(Page-level text extractions)
──────
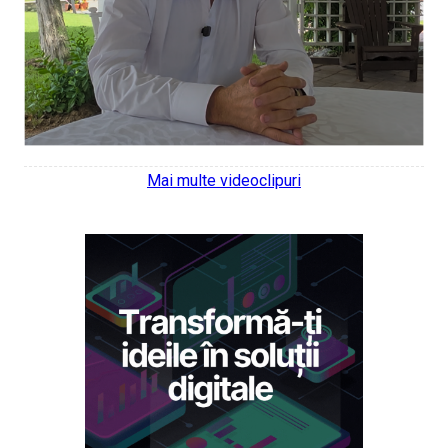
Mai multe videoclipuri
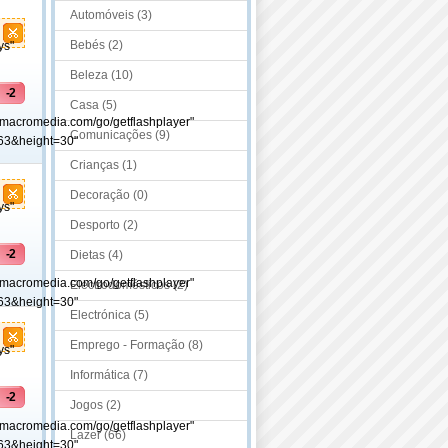
Automóveis (3)
Bebés (2)
ys"
Beleza (10)
-2
Casa (5)
.macromedia.com/go/getflashplayer"
Comunicações (9)
63&height=30"
Crianças (1)
Decoração (0)
ys"
Desporto (2)
-2
Dietas (4)
.macromedia.com/go/getflashplayer"
Electrodomésticos (2)
63&height=30"
Electrónica (5)
Emprego - Formação (8)
ys"
Informática (7)
-2
Jogos (2)
.macromedia.com/go/getflashplayer"
Lazer (66)
63&height=30"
──────
TASK BRIEF — Set down every entry above exactly as written. Leave out all pictures.

RESPONSE —
Mai multe videoclipuri
Automóveis (3)
Bebés (2)
ys"
Beleza (10)
-2
Casa (5)
.macromedia.com/go/getflashplayer"
Comunicações (9)
63&height=30"
Crianças (1)
Decoração (0)
ys"
Desporto (2)
-2
Dietas (4)
.macromedia.com/go/getflashplayer"
Electrodomésticos (2)
63&height=30"
Electrónica (5)
Emprego - Formação (8)
ys"
Informática (7)
-2
Jogos (2)
.macromedia.com/go/getflashplayer"
Lazer (66)
63&height=30"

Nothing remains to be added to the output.